Le dimissioni annunciate da papa Benedetto XVI non sono ovviamente riducibili, come si vorrebbe far credere, ad una mera questione di anzianità. Da quel che se ne sa, nessun serio problema di salute affligge Joseph Ratzinger. E’ comunque inaudito (nel senso etimologico del termine) un evento del genere, che rappresenta la trasgressione ad un codice millenarista da parte di un teologo tradizionale così rigoroso, che comprende bene come questo evento “laicizzi”, per così dire, la più ieratica delle figure religiose.
Si tratta evidentemente d’altro. Lo sfondo di questa vicenda singolare è l’esaurimento della funzione storica svolta dalla chiesa cattolica in quanto dispensatrice di pietismi e di rassegnazione, una funzione velenosa e nefasta che il vecchio barbuto ebreo di Treviri (ossia Karl Marx) paragonava al potere distruttivo e debilitante delle droghe psicotrope.
Nel quadro di questo inarrestabile declino storico prendono forma le due tendenze che, entrando in conflitto tra loro, hanno schiacciato il mediatore tra esse, ossia Ratzinger: da una parte la protervia reazionaria sotto forma di rigidità teologica e dall’altra l’inquietudine di una chiesa che si sente ormai fuori dalla realtà e cerca di trovare un aggancio al mondo contemporaneo. Una lotta senza quartiere, una lotta di potere e per il potere, assai più feroce di quanto si possa immaginare, non senza delitti, non senza assassinii occulti, che avviene sul solaio marcio di una decadenza sempre più rapida.

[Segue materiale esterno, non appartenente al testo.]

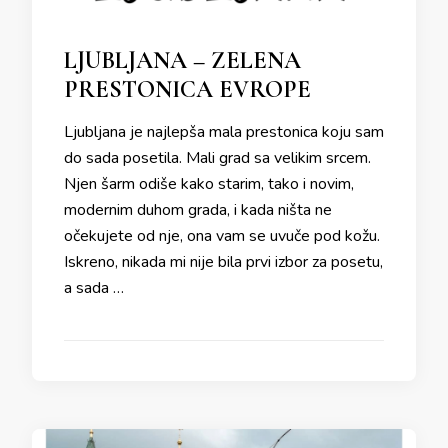
LJUBLJANA – ZELENA
PRESTONICA EVROPE
Ljubljana je najlepša mala prestonica koju sam
do sada posetila. Mali grad sa velikim srcem.
Njen šarm odiše kako starim, tako i novim,
modernim duhom grada, i kada ništa ne
očekujete od nje, ona vam se uvuče pod kožu.
Iskreno, nikada mi nije bila prvi izbor za posetu,
a sada …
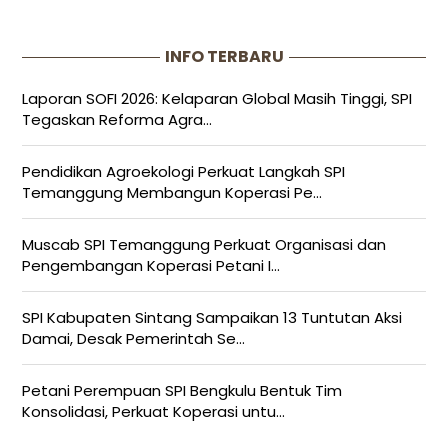
INFO TERBARU
Laporan SOFI 2026: Kelaparan Global Masih Tinggi, SPI
Tegaskan Reforma Agra...
Pendidikan Agroekologi Perkuat Langkah SPI
Temanggung Membangun Koperasi Pe...
Muscab SPI Temanggung Perkuat Organisasi dan
Pengembangan Koperasi Petani I...
SPI Kabupaten Sintang Sampaikan 13 Tuntutan Aksi
Damai, Desak Pemerintah Se...
Petani Perempuan SPI Bengkulu Bentuk Tim
Konsolidasi, Perkuat Koperasi untu...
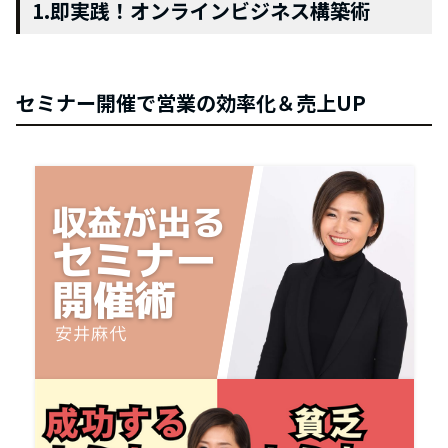
1.即実践！オンラインビジネス構築術
セミナー開催で営業の効率化＆売上UP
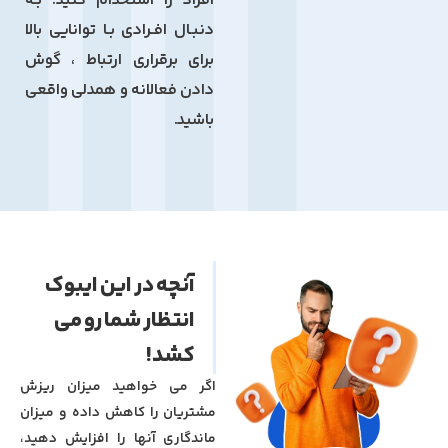
افراد را استخدام کنید. بـه
دنبـال افـرادی بـا توانایی بالا
برای برقراری ارتباط ، گوش
دادن فعالانه و همدلی واقعی
باشید.
آنچه در این ایبوک
انتظار شما رو می
کشد!
اگر می خواهید میزان ریزش
مشتریان را کاهش داده و میزان
ماندگاری آنها را افزایش دهید،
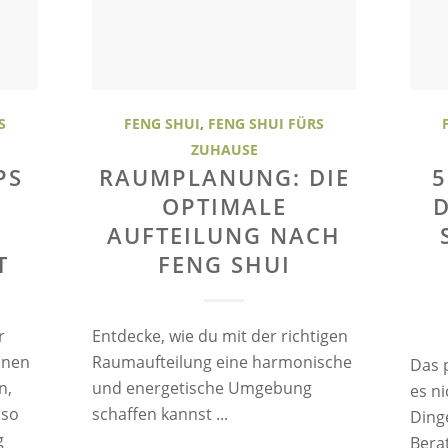
S
FENG SHUI
,
FENG SHUI FÜRS
ZUHAUSE
PS
RAUMPLANUNG: DIE
5
OPTIMALE
D
AUFTEILUNG NACH
T
FENG SHUI
r
Entdecke, wie du mit der richtigen
inen
Raumaufteilung eine harmonische
Das 
n,
und energetische Umgebung
es ni
 so
schaffen kannst ...
Dinge
g
Berat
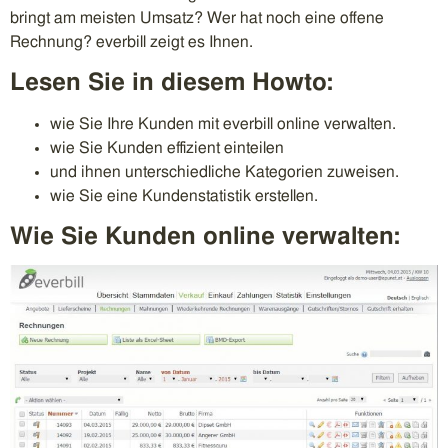
bringt am meisten Umsatz? Wer hat noch eine offene
Rechnung? everbill zeigt es Ihnen.
Lesen Sie in diesem Howto:
wie Sie Ihre Kunden mit everbill online verwalten.
wie Sie Kunden effizient einteilen
und ihnen unterschiedliche Kategorien zuweisen.
wie Sie eine Kundenstatistik erstellen.
Wie Sie Kunden online verwalten:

Pertanto, il contesto storico-politico generale in cui è possibile inquadrare la clamorosa scelta delle dimissioni di Benedetto XVI, che sortirà effetti inevitabilmente dirompenti sia all’interno che all’esterno del mondo ecclesiastico, è l’insieme vasto e complesso delle contraddizioni esplose con violenza tra le opposte fazioni all’interno del Vaticano.
Un aspro e feroce conflitto che lacera e destabilizza i vertici della chiesa cattolica già da diverso tempo, ma che il precedente pontificato è riuscito in qualche misura a gestire e mediare senza gravi ripercussioni o gesti eclatanti, almeno a livello politico ufficiale.
Credo di cogliere nel segno quando affermo che tali dimissioni servono a “laicizzare la più ieratica delle figure religiose”. Credo sia proprio questo il punto centrale della questione, la chiave esplicativa dell’intera vicenda. Ho il sospetto che tale decisione sia maturata indubbiamente nel quadro delle dinamiche complessive già ampiamente descritte in precedenza, ma sia stata prodotta anche con l’intento preciso di suscitare scalpore, per rendere più “laica ed umana” una figura “ieratica” come quella pontificale, al fine di ridurre le distanze tra i vertici del Vaticano e il mondo secolare.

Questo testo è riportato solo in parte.